Subject: DS3100 ethernet spl problem fixed
To: None <port-pmax@NetBSD.ORG>
From: Arne H. Juul <arnej@pvv.unit.no>
List: port-pmax
Date: 12/31/1995 01:45:14
   Well, I've been studying the ipl levels and interrupt structures
on the original pmax (2100/3100) machine now, and I think I understand
what's going on.  First, the executive summary:  The main problem for me
is in machdep.c, probably a typo or past-o.  Here's a fix:

--- machdep.c	Thu Dec 28 13:23:50 1995
+++ machdep.c.ahj	Sun Dec 31 01:19:43 1995
@@ -402,7 +402,7 @@
 		Mach_splbio = Mach_spl0;
 		Mach_splnet = Mach_spl1;
 		Mach_spltty = Mach_spl2;
-		Mach_splimp = Mach_spl2;
+		Mach_splimp = Mach_spl1;
 		Mach_splclock = Mach_spl3;
 		Mach_splstatclock = Mach_spl3;
 		Mach_clock_addr = (volatile struct chiptime *)


However, this fix isn't really completely good, because of slip and ppp
possibilities.  splimp should block 'everything that could change any
network structures', if I've understood things right.  Charles said:

[...]
> splimp() is supposed to block all of the things spltty(),
> splnet(), splbio(), and splsoftclock() would block.
[...]
> Since splimp() also needs to include splbio() and spltty() (for ccd,
> if_slip and if_ppp), running network drivers at splimp() is annoying,
> as it increases the latency for some higher priority interrupts.
[...]

Obviously splimp() must block network interrupts, and because of slip/ppp
also network interrupts.  Blocking soft interrupts (softclock and softnet)
makes sense to me too - those are after all soft (low-pri).  However,
I don't understand why splimp() needs to block 'disk-type' (bio) interrupts
as well - "for ccd"?  I've looked a bit at the ccd driver and couldn't
find anything there.  Charles, could you please explain this a bit further?

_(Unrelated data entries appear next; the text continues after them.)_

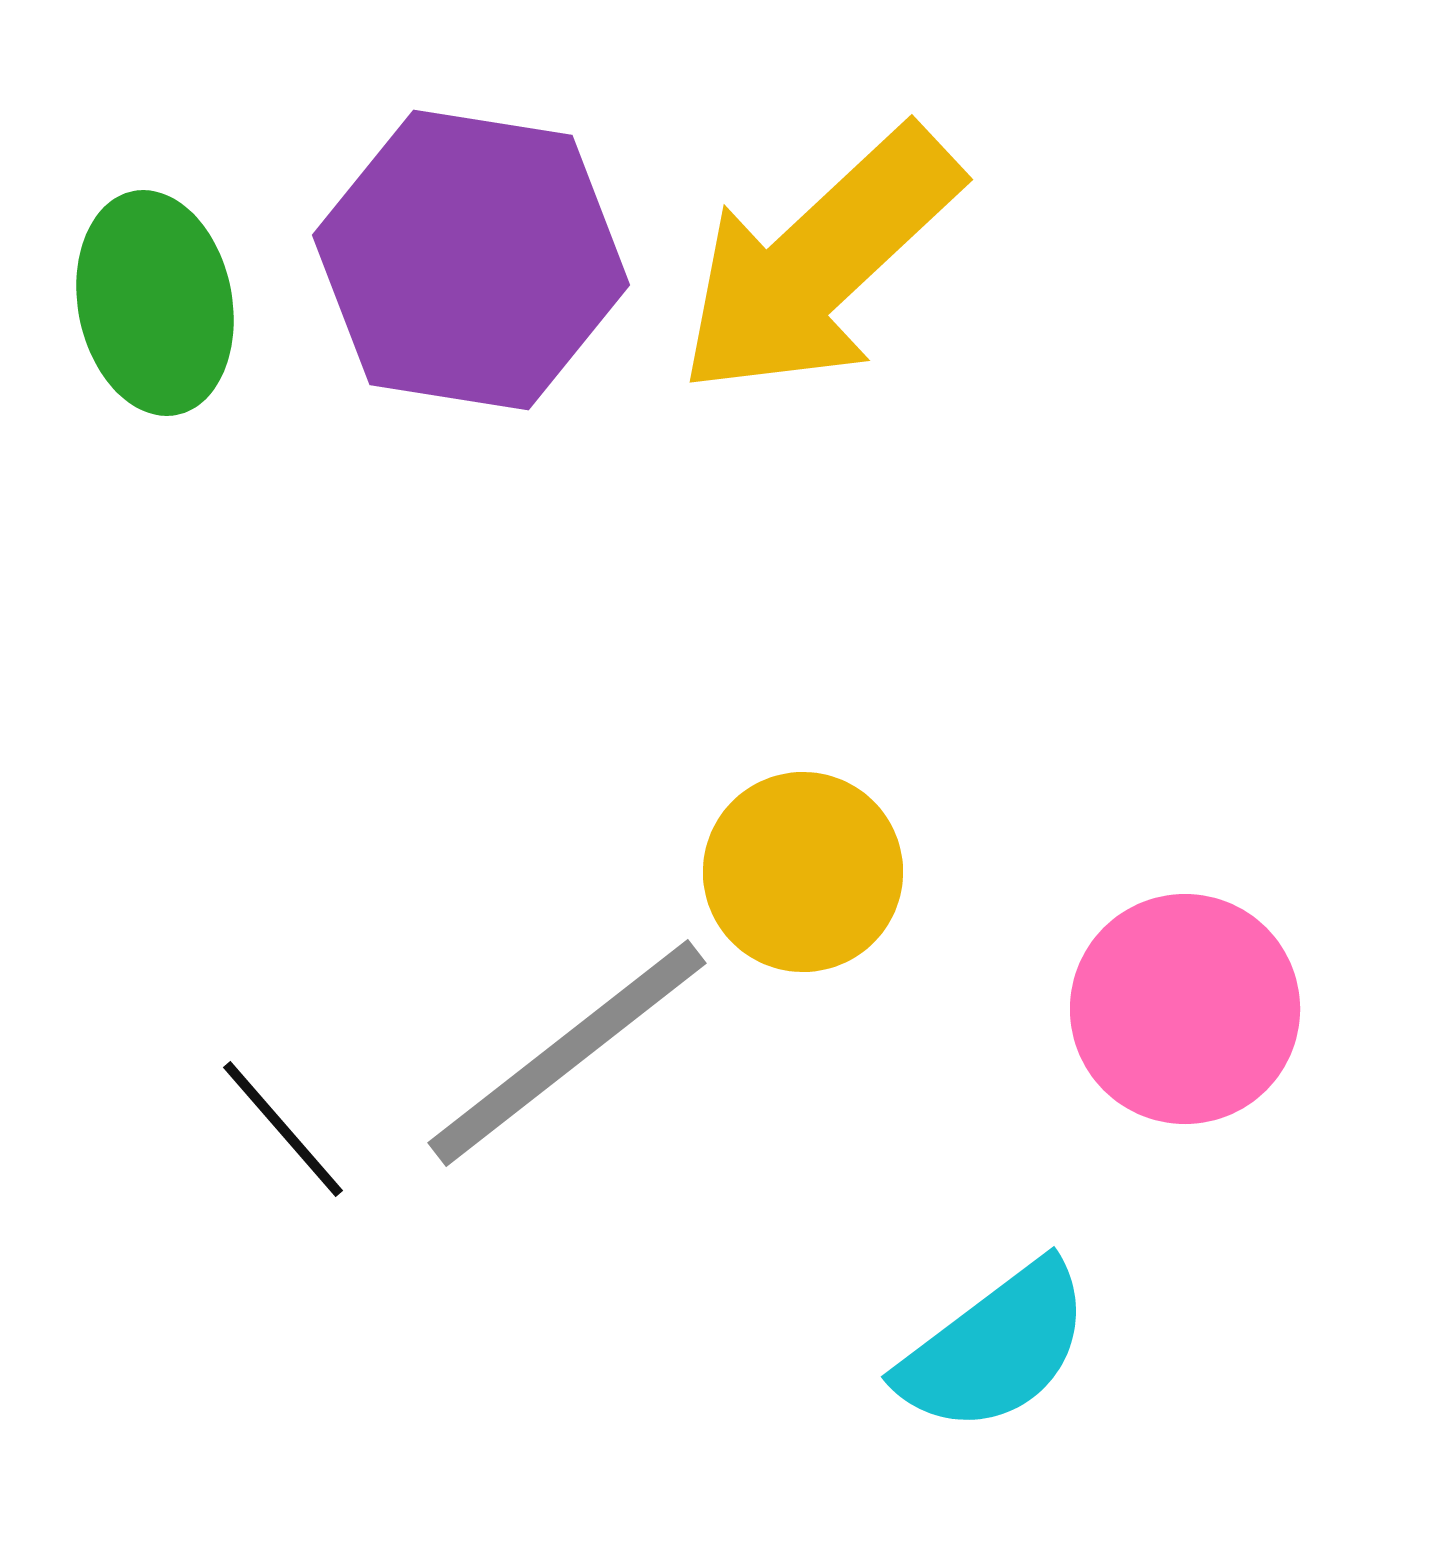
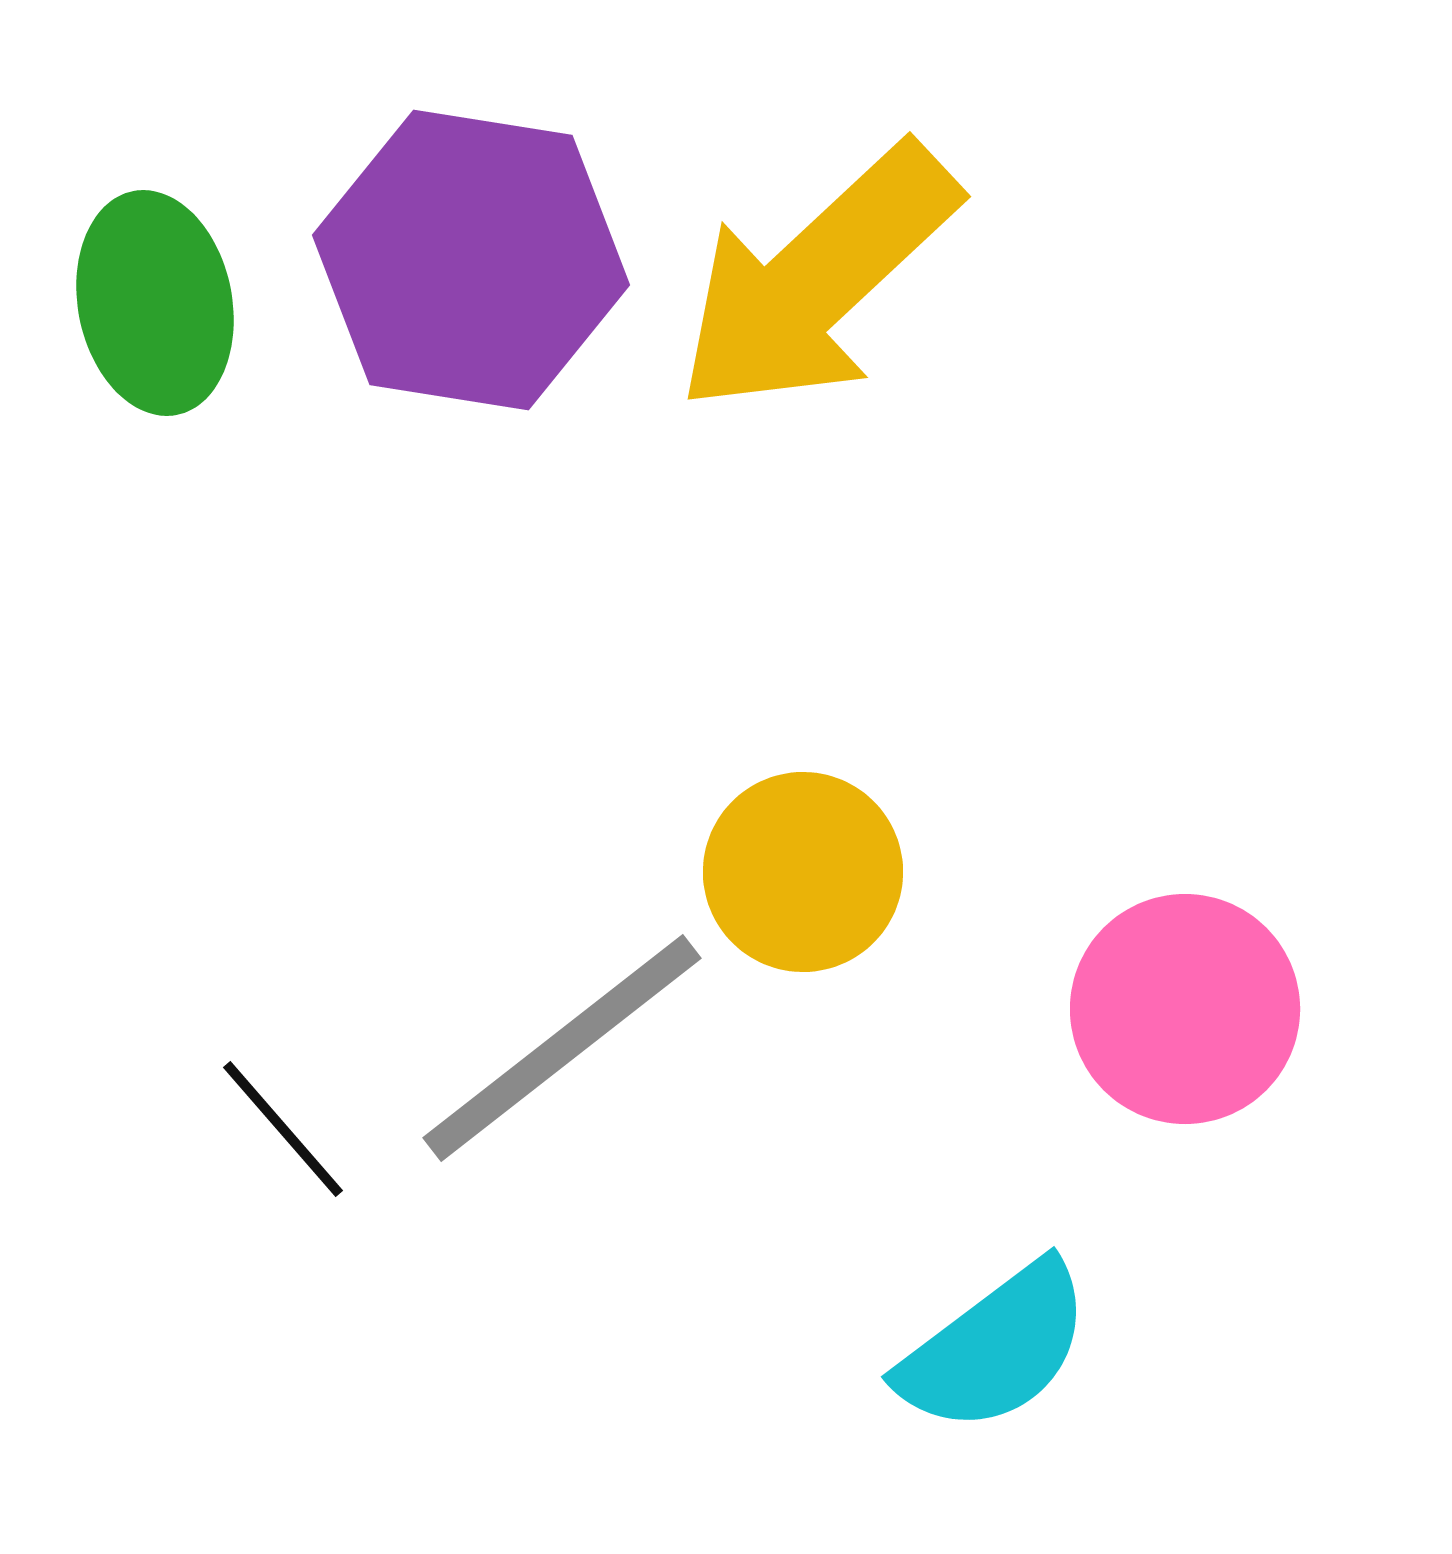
yellow arrow: moved 2 px left, 17 px down
gray line: moved 5 px left, 5 px up
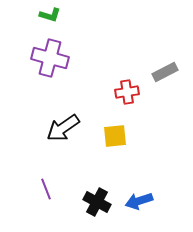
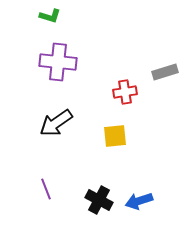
green L-shape: moved 1 px down
purple cross: moved 8 px right, 4 px down; rotated 9 degrees counterclockwise
gray rectangle: rotated 10 degrees clockwise
red cross: moved 2 px left
black arrow: moved 7 px left, 5 px up
black cross: moved 2 px right, 2 px up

[I really like your idea of splitting splimp into splimp and new splnet,
 btw.  Makes a lot of sense now that I understand things a bit more...]

If we really need to block tty, net, bio and softclock there's not much
left (hardclock of course).

Anyway, for kn01 (==3100) we need to make a new splimp() variant that
does either spl1+2 (net+tty) or spl0+1+2 (bio+net+tty), to get it really
right.  Since I don't use slip or ppp or ccd, I've put mine at just
spl1 (like the patch above) at the moment and I'm pleased to say that
the machine is now *rock solid*.

A related issue:  Currently, on executing network (lance) interrupts
on 3100, all other interrupts except hardclock are disabled.  I've
experimented with enabling the scsi interrupts first, and this seems
to have a positive effect on transfer times (for ftp and suchlike that
actually goes to disk).  Does this sound like a generally good idea?
Should we also process serial interrupts first and re-enable them
as well, to get a better chance of getting decent serial throughput?

[If anyone want me to I can give a more detailed picture of the 3100
 interrupt structure as I currently understand it, but remember that the
 other machines of the family (5000/* and so on) are quite different.]


  -  Arne H. J.